Jessica M. Gutierrez
Bachelor's Degree in Music, 2015
Jessica M. Gutierrez is an ethnomusicologist-in-training with research interests in Mexico, Native American music, music in video games, indigenous studies, music and identity, and ethnography. She is fascinated by how native peoples in the Americas not only maintain, but celebrate their traditions through music and dance. In her current research, she is using Diamond’s Alliance Studies Model (2007) as the primary analytical framework to trace cultural and historical connections to a famous Zapotec- Mexican song and dance. Jessica has presented highlights from this project at the 2015 Northern California Chapter for the Society of Ethnomusicology (NCCSEM) Conference and has forthcoming presentations at the Undergraduate Research Conference and to the Music Department at UC Davis in the spring. In 2015, she earned a Chancellor’s Award for Excellence in Undergraduate Research.
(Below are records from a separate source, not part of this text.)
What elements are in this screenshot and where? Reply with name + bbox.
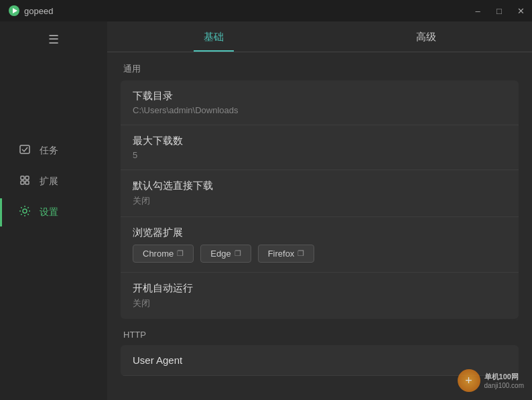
browser-buttons-group: Chrome ❐ Edge ❐ Firefox ❐ bbox=[133, 245, 507, 263]
settings-row-download-dir[interactable]: 下载目录 C:\Users\admin\Downloads bbox=[121, 80, 519, 125]
watermark-site-url: danji100.com bbox=[484, 382, 524, 389]
settings-row-autostart[interactable]: 开机自动运行 关闭 bbox=[121, 273, 519, 319]
sidebar: ☰ 任务 bbox=[0, 21, 107, 400]
settings-row-direct-download[interactable]: 默认勾选直接下载 关闭 bbox=[121, 170, 519, 217]
settings-scroll-area[interactable]: 通用 下载目录 C:\Users\admin\Downloads 最大下载数 5… bbox=[107, 52, 532, 400]
app-title: gopeed bbox=[24, 6, 53, 16]
titlebar: gopeed – □ ✕ bbox=[0, 0, 532, 21]
watermark-plus-icon: + bbox=[465, 374, 472, 388]
max-downloads-value: 5 bbox=[133, 150, 507, 160]
edge-label: Edge bbox=[210, 249, 230, 259]
settings-row-max-downloads[interactable]: 最大下载数 5 bbox=[121, 125, 519, 170]
direct-download-label: 默认勾选直接下载 bbox=[133, 180, 507, 192]
watermark-text-block: 单机100网 danji100.com bbox=[484, 372, 524, 389]
watermark: + 单机100网 danji100.com bbox=[458, 369, 524, 392]
autostart-label: 开机自动运行 bbox=[133, 282, 507, 295]
autostart-value: 关闭 bbox=[133, 297, 507, 310]
svg-rect-3 bbox=[21, 176, 24, 180]
tab-bar: 基础 高级 bbox=[107, 21, 532, 52]
direct-download-value: 关闭 bbox=[133, 195, 507, 207]
chrome-button[interactable]: Chrome ❐ bbox=[133, 245, 194, 263]
sidebar-nav: 任务 扩展 bbox=[0, 137, 107, 226]
svg-rect-4 bbox=[25, 176, 29, 180]
hamburger-menu[interactable]: ☰ bbox=[0, 27, 107, 56]
svg-point-7 bbox=[23, 209, 27, 213]
svg-rect-2 bbox=[20, 145, 29, 153]
app-layout: ☰ 任务 bbox=[0, 21, 532, 400]
close-button[interactable]: ✕ bbox=[515, 5, 527, 17]
tab-basic[interactable]: 基础 bbox=[107, 21, 320, 52]
tab-advanced[interactable]: 高级 bbox=[320, 21, 532, 52]
minimize-button[interactable]: – bbox=[472, 5, 484, 17]
app-icon bbox=[8, 5, 20, 17]
general-section-label: 通用 bbox=[121, 63, 519, 75]
edge-ext-icon: ❐ bbox=[235, 249, 241, 258]
chrome-ext-icon: ❐ bbox=[177, 249, 184, 258]
sidebar-item-label-tasks: 任务 bbox=[40, 145, 58, 157]
sidebar-item-label-extensions: 扩展 bbox=[40, 176, 58, 188]
svg-rect-6 bbox=[25, 181, 29, 184]
edge-button[interactable]: Edge ❐ bbox=[200, 245, 251, 263]
download-dir-value: C:\Users\admin\Downloads bbox=[133, 105, 507, 115]
http-section-label: HTTP bbox=[121, 330, 519, 340]
chrome-label: Chrome bbox=[143, 249, 174, 259]
firefox-button[interactable]: Firefox ❐ bbox=[258, 245, 315, 263]
tasks-icon bbox=[18, 143, 31, 158]
sidebar-item-tasks[interactable]: 任务 bbox=[0, 137, 107, 165]
window-controls: – □ ✕ bbox=[472, 5, 527, 17]
watermark-logo-icon: + bbox=[458, 369, 480, 392]
download-dir-label: 下载目录 bbox=[133, 90, 507, 103]
app-logo: gopeed bbox=[8, 5, 53, 17]
sidebar-item-settings[interactable]: 设置 bbox=[0, 198, 107, 226]
svg-rect-5 bbox=[21, 181, 24, 184]
firefox-label: Firefox bbox=[268, 249, 295, 259]
max-downloads-label: 最大下载数 bbox=[133, 135, 507, 147]
user-agent-label: User Agent bbox=[133, 354, 507, 366]
watermark-site-name: 单机100网 bbox=[484, 372, 519, 382]
settings-row-browser-extension: 浏览器扩展 Chrome ❐ Edge ❐ Firefox ❐ bbox=[121, 217, 519, 273]
sidebar-item-extensions[interactable]: 扩展 bbox=[0, 168, 107, 196]
settings-icon bbox=[18, 205, 31, 220]
maximize-button[interactable]: □ bbox=[493, 5, 505, 17]
content-area: 基础 高级 通用 下载目录 C:\Users\admin\Downloads 最… bbox=[107, 21, 532, 400]
general-settings-card: 下载目录 C:\Users\admin\Downloads 最大下载数 5 默认… bbox=[121, 80, 519, 319]
extensions-icon bbox=[18, 174, 31, 189]
firefox-ext-icon: ❐ bbox=[297, 249, 304, 258]
browser-extension-label: 浏览器扩展 bbox=[133, 226, 507, 239]
hamburger-icon: ☰ bbox=[48, 34, 59, 46]
sidebar-item-label-settings: 设置 bbox=[40, 206, 58, 218]
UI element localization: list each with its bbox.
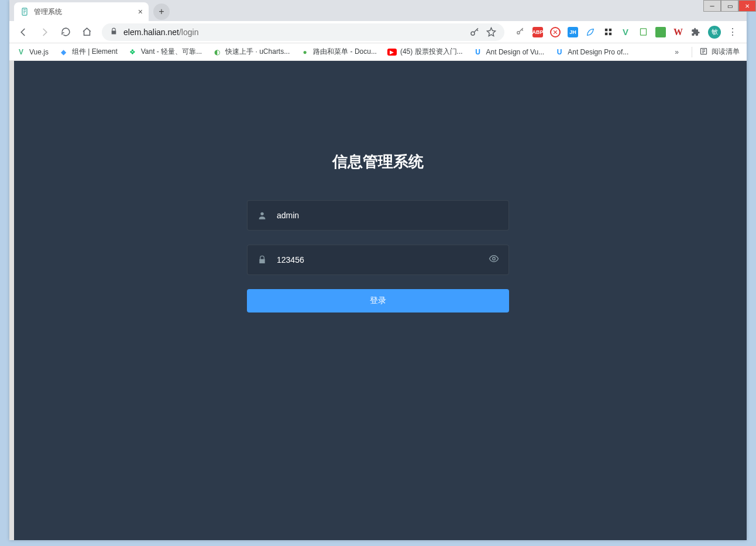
tab-favicon-icon (20, 7, 29, 16)
extension-note-icon[interactable] (638, 27, 648, 37)
bookmark-label: Ant Design Pro of... (568, 48, 628, 56)
url-path: /login (179, 28, 198, 37)
bookmarks-overflow-button[interactable]: » (672, 48, 681, 56)
tab-strip: 管理系统 × + (9, 0, 747, 21)
username-field-wrap (247, 200, 509, 231)
extension-green-icon[interactable] (655, 27, 666, 37)
svg-point-9 (260, 212, 263, 215)
bookmark-label: 组件 | Element (72, 47, 118, 57)
bookmarks-bar: V Vue.js ◆ 组件 | Element ❖ Vant - 轻量、可靠..… (9, 43, 747, 61)
window-minimize-button[interactable]: ─ (703, 0, 721, 12)
back-button[interactable] (14, 23, 33, 42)
login-button[interactable]: 登录 (247, 289, 509, 313)
lock-icon (110, 28, 118, 37)
lock-icon (257, 255, 267, 265)
bookmark-item[interactable]: ◆ 组件 | Element (59, 47, 118, 57)
username-input[interactable] (277, 201, 499, 230)
toolbar-extensions: ABP JH V W 敏 ⋮ (510, 26, 742, 39)
bookmark-icon: U (473, 47, 483, 57)
extensions-puzzle-icon[interactable] (690, 27, 701, 37)
extension-key-icon[interactable] (515, 27, 525, 37)
page-viewport: 信息管理系统 登录 (9, 61, 747, 540)
bookmark-item[interactable]: ◐ 快速上手 · uCharts... (212, 47, 290, 57)
reading-list-button[interactable]: 阅读清单 (692, 47, 740, 57)
forward-button[interactable] (35, 23, 54, 42)
bookmark-item[interactable]: ❖ Vant - 轻量、可靠... (128, 47, 202, 57)
login-form: 登录 (247, 200, 509, 313)
bookmark-label: (45) 股票投资入门... (400, 47, 463, 57)
tab-close-icon[interactable]: × (138, 7, 143, 16)
svg-point-10 (493, 257, 496, 260)
svg-rect-7 (640, 29, 646, 35)
bookmark-icon: ◐ (212, 47, 222, 57)
bookmark-item[interactable]: V Vue.js (16, 47, 49, 57)
bookmark-icon: ❖ (128, 47, 138, 57)
bookmark-label: Vue.js (29, 48, 49, 56)
window-close-button[interactable]: ✕ (738, 0, 756, 12)
extension-circle-icon[interactable] (550, 27, 561, 37)
extension-jh-icon[interactable]: JH (568, 27, 578, 37)
bookmark-item[interactable]: U Ant Design Pro of... (555, 47, 628, 57)
svg-rect-4 (609, 29, 611, 31)
window-maximize-button[interactable]: ▭ (721, 0, 738, 12)
browser-toolbar: elem.halian.net/login ABP JH (9, 21, 747, 43)
profile-avatar[interactable]: 敏 (708, 26, 721, 39)
user-icon (257, 211, 267, 220)
svg-point-1 (471, 32, 475, 35)
toggle-password-visibility-icon[interactable] (489, 253, 499, 266)
bookmark-item[interactable]: ▶ (45) 股票投资入门... (387, 47, 463, 57)
star-icon[interactable] (486, 27, 496, 37)
bookmark-item[interactable]: U Ant Design of Vu... (473, 47, 545, 57)
bookmark-label: Ant Design of Vu... (486, 48, 545, 56)
browser-menu-button[interactable]: ⋮ (728, 26, 737, 37)
browser-window: 管理系统 × + elem.halian.net/login (9, 0, 747, 540)
svg-rect-6 (609, 33, 611, 35)
bookmark-label: Vant - 轻量、可靠... (141, 47, 202, 57)
reading-list-icon (699, 47, 708, 57)
tab-title: 管理系统 (34, 7, 133, 17)
svg-rect-3 (604, 29, 607, 31)
extension-leaf-icon[interactable] (585, 27, 596, 37)
new-tab-button[interactable]: + (153, 4, 170, 20)
extension-vue-icon[interactable]: V (620, 27, 631, 37)
bookmark-icon: V (16, 47, 26, 57)
svg-rect-5 (604, 33, 607, 35)
bookmark-label: 路由和菜单 - Docu... (313, 47, 377, 57)
url-host: elem.halian.net (123, 28, 179, 37)
browser-tab[interactable]: 管理系统 × (14, 2, 149, 21)
bookmark-item[interactable]: ● 路由和菜单 - Docu... (300, 47, 377, 57)
address-bar[interactable]: elem.halian.net/login (102, 23, 504, 41)
bookmark-icon: ● (300, 47, 310, 57)
reading-list-label: 阅读清单 (712, 47, 740, 57)
extension-w-icon[interactable]: W (673, 27, 683, 37)
password-key-icon[interactable] (469, 27, 480, 37)
bookmark-label: 快速上手 · uCharts... (225, 47, 290, 57)
page-left-edge (9, 61, 14, 540)
password-field-wrap (247, 245, 509, 275)
reload-button[interactable] (56, 23, 75, 42)
extension-grid-icon[interactable] (603, 27, 613, 37)
window-controls: ─ ▭ ✕ (703, 0, 756, 12)
bookmark-icon: U (555, 47, 564, 57)
password-input[interactable] (277, 245, 479, 274)
bookmark-icon: ▶ (387, 49, 397, 56)
svg-point-2 (517, 32, 519, 34)
bookmark-icon: ◆ (59, 47, 68, 57)
login-title: 信息管理系统 (332, 152, 424, 172)
extension-abp-icon[interactable]: ABP (532, 27, 543, 37)
url-text: elem.halian.net/login (123, 28, 463, 37)
home-button[interactable] (77, 23, 96, 42)
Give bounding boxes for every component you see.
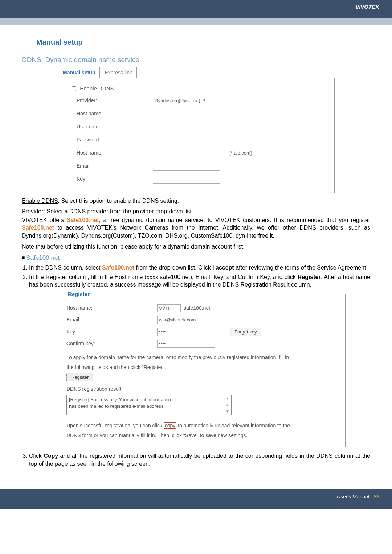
- key-input[interactable]: [153, 175, 220, 184]
- host1-label: Host name:: [77, 110, 153, 117]
- pass-input[interactable]: [153, 136, 220, 144]
- reg-key-input[interactable]: [157, 328, 215, 336]
- scroll-up-icon[interactable]: ▲: [226, 396, 229, 401]
- user-label: User name:: [77, 123, 153, 130]
- header-bar: VIVOTEK: [0, 0, 392, 18]
- result-box: [Register] Successfully. Your account in…: [66, 395, 232, 415]
- page-content: Manual setup DDNS: Dynamic domain name s…: [0, 25, 392, 468]
- result-heading: DDNS registration result: [66, 386, 337, 393]
- header-stripe: [0, 18, 392, 25]
- steps-list: In the DDNS column, select Safe100.net f…: [22, 264, 370, 289]
- provider-select[interactable]: Dyndns.org(Dynamic): [153, 97, 207, 105]
- reg-confirm-label: Confirm key:: [66, 340, 157, 347]
- reg-email-label: Email:: [66, 316, 157, 323]
- safe100-heading: Safe100.net: [26, 254, 60, 261]
- heading-manual-setup: Manual setup: [36, 37, 370, 47]
- safe100-section: ■ Safe100.net: [22, 254, 370, 262]
- key-label: Key:: [77, 176, 153, 182]
- steps-list-cont: Click Copy and all the registered inform…: [22, 452, 370, 468]
- forget-key-button[interactable]: Forget key: [230, 328, 261, 336]
- heading-ddns: DDNS: Dynamic domain name service: [22, 55, 370, 65]
- host1-input[interactable]: [153, 110, 220, 118]
- scroll-down-icon[interactable]: ▼: [226, 409, 229, 414]
- pass-label: Password:: [77, 136, 153, 143]
- copy-link-box[interactable]: copy: [164, 422, 177, 429]
- reg-host-suffix: .safe100.net: [182, 305, 210, 312]
- reg-confirm-input[interactable]: [157, 340, 215, 348]
- apply-text: To apply for a domain name for the camer…: [66, 353, 337, 372]
- tab-manual-setup[interactable]: Manual setup: [58, 67, 100, 78]
- reg-key-label: Key:: [66, 328, 157, 335]
- footer-bar: User's Manual - 83: [0, 489, 392, 509]
- scroll-grip-icon[interactable]: ≡: [226, 402, 229, 407]
- email-label: Email:: [77, 163, 153, 169]
- enable-ddns-checkbox[interactable]: [72, 86, 76, 91]
- ddns-tabs: Manual setup Express link: [58, 67, 370, 78]
- footer-text: User's Manual -: [337, 494, 373, 500]
- reg-host-input[interactable]: [157, 304, 181, 312]
- para-note: Note that before utilizing this function…: [22, 243, 370, 251]
- host2-suffix: [*.tzo.com]: [229, 150, 252, 156]
- para-enable-ddns: Enable DDNS: Select this option to enabl…: [22, 197, 370, 205]
- scrollbar-icons[interactable]: ▲ ≡ ▼: [225, 396, 230, 414]
- reg-email-input[interactable]: [157, 316, 215, 324]
- upon-text: Upon successful registration, you can cl…: [66, 421, 337, 440]
- enable-ddns-row: Enable DDNS: [70, 85, 327, 93]
- register-button[interactable]: Register: [66, 373, 93, 382]
- email-input[interactable]: [153, 162, 220, 171]
- reg-host-label: Host name:: [66, 305, 157, 312]
- provider-label: Provider:: [77, 97, 153, 104]
- tab-express-link[interactable]: Express link: [100, 67, 136, 78]
- footer-page-number: 83: [373, 494, 379, 500]
- para-provider: Provider: Select a DDNS provider from th…: [22, 208, 370, 216]
- step-3: Click Copy and all the registered inform…: [29, 452, 370, 468]
- host2-input[interactable]: [153, 149, 220, 157]
- brand-text: VIVOTEK: [355, 4, 379, 10]
- enable-ddns-label: Enable DDNS: [80, 85, 114, 91]
- step-2: In the Register column, fill in the Host…: [29, 273, 370, 289]
- step-1: In the DDNS column, select Safe100.net f…: [29, 264, 370, 272]
- host2-label: Host name:: [77, 149, 153, 156]
- ddns-panel: Enable DDNS Provider: Dyndns.org(Dynamic…: [58, 78, 335, 193]
- para-vivotek-offers: VIVOTEK offers Safe100.net, a free dynam…: [22, 216, 370, 240]
- register-panel: Register Host name: .safe100.net Email: …: [58, 294, 346, 447]
- register-legend: Register: [66, 291, 92, 298]
- user-input[interactable]: [153, 123, 220, 131]
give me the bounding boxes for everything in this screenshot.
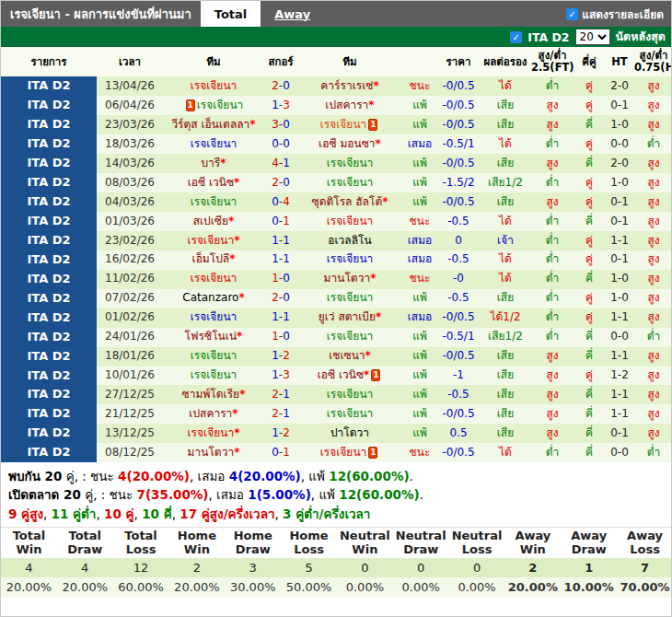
away-score: 0 xyxy=(283,330,290,343)
away-score: 1 xyxy=(283,446,290,459)
summary-segment: 3 xyxy=(283,506,291,521)
over-under-075-cell: สูง xyxy=(634,96,672,115)
over-under-075-cell: สูง xyxy=(634,308,672,328)
result-cell: ชนะ xyxy=(402,270,437,289)
league-cell: ITA D2 xyxy=(1,270,97,289)
team-name: เรจเจียนา xyxy=(327,407,374,420)
match-count-select[interactable]: 20 xyxy=(575,29,610,45)
odd-even-text: คี่ xyxy=(585,426,593,439)
summary-segment: 9 xyxy=(8,506,17,521)
handicap-result-cell: เสีย xyxy=(480,192,531,212)
over-under-25-cell: ต่ำ xyxy=(531,328,574,347)
summary-segment: , แพ้ xyxy=(301,469,329,483)
home-team-cell: 1เรจเจียนา xyxy=(163,96,264,115)
ht-score-cell: 1-0 xyxy=(605,270,634,289)
league-cell: ITA D2 xyxy=(1,289,97,308)
league-checkbox[interactable]: ✓ xyxy=(510,31,522,43)
home-team-cell: เรจเจียนา xyxy=(163,76,264,96)
price-cell: -0.5/1 xyxy=(437,134,480,154)
date-cell: 11/02/26 xyxy=(97,270,163,289)
away-score: 1 xyxy=(283,407,290,420)
over-under-25-text: สูง xyxy=(546,195,558,208)
star-marker: * xyxy=(373,79,378,92)
tab-away[interactable]: Away xyxy=(261,1,324,27)
summary-segment: 12(60.00%) xyxy=(339,487,419,502)
stats-count-7: 0 xyxy=(393,558,449,577)
summary-segment: 20 xyxy=(64,487,81,502)
tab-total[interactable]: Total xyxy=(201,1,261,27)
summary-segment: คี่ xyxy=(159,506,172,521)
over-under-075-text: สูง xyxy=(647,195,659,208)
team-name: เรจเจียนา xyxy=(320,118,367,131)
score-cell: 2-1 xyxy=(264,385,297,404)
stats-count-8: 0 xyxy=(449,558,505,577)
stats-percent-2: 60.00% xyxy=(113,577,169,597)
odd-even-text: คี่ xyxy=(585,157,593,169)
price-cell: -0.5 xyxy=(437,212,480,231)
odd-even-text: คี่ xyxy=(585,215,593,227)
stats-header-11: Away Loss xyxy=(617,527,672,558)
show-details-toggle[interactable]: ✓ แสดงรายละเอียด xyxy=(566,1,671,27)
column-header-11: สูง/ต่ำ 0.75(HT) xyxy=(634,47,672,76)
away-score: 1 xyxy=(283,388,290,401)
handicap-result-cell: ได้1/2 xyxy=(480,308,531,328)
price-cell: -0/0.5 xyxy=(437,443,480,462)
summary-segment: 11 xyxy=(52,506,69,521)
over-under-075-cell: ต่ำ xyxy=(634,443,672,462)
star-marker: * xyxy=(232,407,238,420)
team-name: คาร์ราเรเซ่ xyxy=(320,79,373,92)
date-cell: 16/02/26 xyxy=(97,250,163,270)
handicap-result-text: เสีย xyxy=(497,157,514,169)
score-cell: 1-3 xyxy=(264,96,297,115)
team-name: อเวลลิโน xyxy=(328,234,371,247)
odd-even-cell: คี่ xyxy=(574,443,605,462)
summary-segment: คู่ xyxy=(122,506,134,521)
score-cell: 0-1 xyxy=(264,212,297,231)
result-cell: ชนะ xyxy=(402,76,437,96)
team-name: เรจเจียนา xyxy=(327,215,374,227)
tab-away-label: Away xyxy=(274,7,310,21)
home-score: 1 xyxy=(272,368,279,381)
odd-even-text: คี่ xyxy=(585,349,593,362)
league-cell: ITA D2 xyxy=(1,173,97,192)
league-cell: ITA D2 xyxy=(1,308,97,328)
team-name: เอซี มอนซา xyxy=(319,137,375,150)
league-filter-label: ITA D2 xyxy=(527,30,569,44)
over-under-075-cell: สูง xyxy=(634,212,672,231)
ht-score-cell: 1-1 xyxy=(605,385,634,404)
team-name: ยูเว่ สตาเบีย xyxy=(319,310,376,323)
over-under-25-cell: สูง xyxy=(531,192,574,212)
handicap-result-text: เสีย xyxy=(497,388,514,401)
home-score: 2 xyxy=(272,79,279,92)
over-under-25-text: ต่ำ xyxy=(546,176,560,189)
stats-count-2: 12 xyxy=(113,558,169,577)
ht-score-cell: 1-0 xyxy=(605,289,634,308)
home-team-cell: เรจเจียนา xyxy=(163,367,264,386)
stats-percent-8: 0.00% xyxy=(449,577,505,597)
stats-count-1: 4 xyxy=(57,558,113,577)
league-cell: ITA D2 xyxy=(1,134,97,154)
stats-count-10: 1 xyxy=(561,558,617,577)
score-cell: 1-1 xyxy=(264,231,297,250)
ht-score-cell: 1-0 xyxy=(605,173,634,192)
date-cell: 27/12/25 xyxy=(97,385,163,404)
league-cell: ITA D2 xyxy=(1,385,97,404)
over-under-25-cell: สูง xyxy=(531,385,574,404)
home-score: 1 xyxy=(272,234,279,247)
over-under-075-cell: สูง xyxy=(634,385,672,404)
home-score: 2 xyxy=(272,176,279,189)
summary-section: พบกัน 20 คู่, : ชนะ 4(20.00%), เสมอ 4(20… xyxy=(1,462,671,527)
odd-even-text: คู่ xyxy=(585,252,593,265)
odd-even-text: คู่ xyxy=(585,79,593,92)
star-marker: * xyxy=(234,176,239,189)
ht-score-cell: 0-0 xyxy=(605,328,634,347)
match-row: ITA D211/02/26เรจเจียนา1-0มานโตวา*ชนะ-0ไ… xyxy=(1,270,672,289)
column-header-4: ทีม xyxy=(297,47,402,76)
stats-percent-0: 20.00% xyxy=(1,577,57,597)
date-cell: 10/01/26 xyxy=(97,367,163,386)
stats-table: Total WinTotal DrawTotal LossHome WinHom… xyxy=(1,527,672,598)
stats-count-0: 4 xyxy=(1,558,57,577)
match-row: ITA D210/01/26เรจเจียนา1-3เอซี เวนิซ*1แพ… xyxy=(1,367,672,386)
details-checkbox[interactable]: ✓ xyxy=(566,8,578,20)
match-history-table: รายการเวลาทีมสกอร์ทีมราคาผลต่อรองสูง/ต่ำ… xyxy=(1,47,672,462)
In addition to research, Jessica’s long-term goal is to better connect the knowledge practices in academia to the communities they serve. She helped co-create a course on Native American Music and Dance that introduces the diversity of indigenous music as well as give students hands-on, participatory activities in order for them to better explore elements of indigenous identities, performance practices, and the significance of performance contexts. From offering this class with alternative ways of teaching, Jessica has learned that higher education can offer more than just training for future professions. She believes a successful professor gives students a whole new perspective of the world or even themselves, and guides them to achieve their academic goals and aspirations.